Les spirales funestes du Brexit

LONDRE – Les marchés financiers désapprouvent le Brexit - à juste titre. Mais parce que c'est bien la finance et non pas la société civile démocratique qui repousse la décision du Royaume-Uni de quitter l'Union européenne, le débat du Brexit va devenir plus amer et ses conséquences seront plus graves.

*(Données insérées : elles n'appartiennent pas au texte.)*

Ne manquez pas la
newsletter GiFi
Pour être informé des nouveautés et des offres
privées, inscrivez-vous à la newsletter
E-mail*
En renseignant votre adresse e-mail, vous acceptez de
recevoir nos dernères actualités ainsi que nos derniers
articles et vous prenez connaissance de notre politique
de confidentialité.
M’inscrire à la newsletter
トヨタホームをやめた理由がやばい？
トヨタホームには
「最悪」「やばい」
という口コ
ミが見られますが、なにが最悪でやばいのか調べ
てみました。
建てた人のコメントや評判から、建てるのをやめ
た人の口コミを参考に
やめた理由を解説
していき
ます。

Les effets économiques initiaux du référendum de juin ont été négligeables et pourraient même être légèrement positifs, à présent que les chiffres de la croissance après le référendum du Royaume-Uni ont été révisés à la hausse. Mais la livre sterling est en forte baisse, le coût du financement de la dette publique britannique est en hausse et le processus de retrait effectif de l'Union européenne risque de s'avérer très destructeur.

Après avoir décidé de quitter l'Union européenne, il est dans l'intérêt du Royaume-Uni de gérer le retrait de manière à minimiser les coûts d'ajustement à court terme et les effets indésirables à long terme. De même, il est dans l'intérêt de l'UE de réduire non seulement l'impact économique, mais également le préjudice de réputation suite à la perte d'un État  membre majeur.

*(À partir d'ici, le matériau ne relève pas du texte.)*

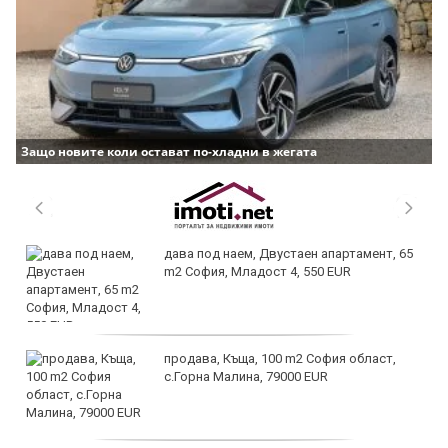
Защо новите коли остават по-хладни в жегата
дава под наем, Двустаен апартамент, 65
m2 София, Младост 4, 550 EUR
продава, Къща, 100 m2 София област,
с.Горна Малина, 79000 EUR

Idéalement les parties prenantes dans un conflit pensent froidement et de manière rationnelle à leurs intérêts à long terme et agissent en conséquence. Malheureusement, c'est rarement ce qui se produit. Tout comme dans le cas du divorce d'un couple marié, qui conduit souvent à l'amertume et à des batailles rangées qui profitent seulement aux avocats, le divorce du Royaume-Uni et de l'UE a de grandes chances de sombrer dans les abîmes de l'acrimonie. Dans un climat d'hostilité croissante, un règlement à l'amiable devient de moins en moins probable et chacun risque d'y perdre plus qu'il n'y a gagné.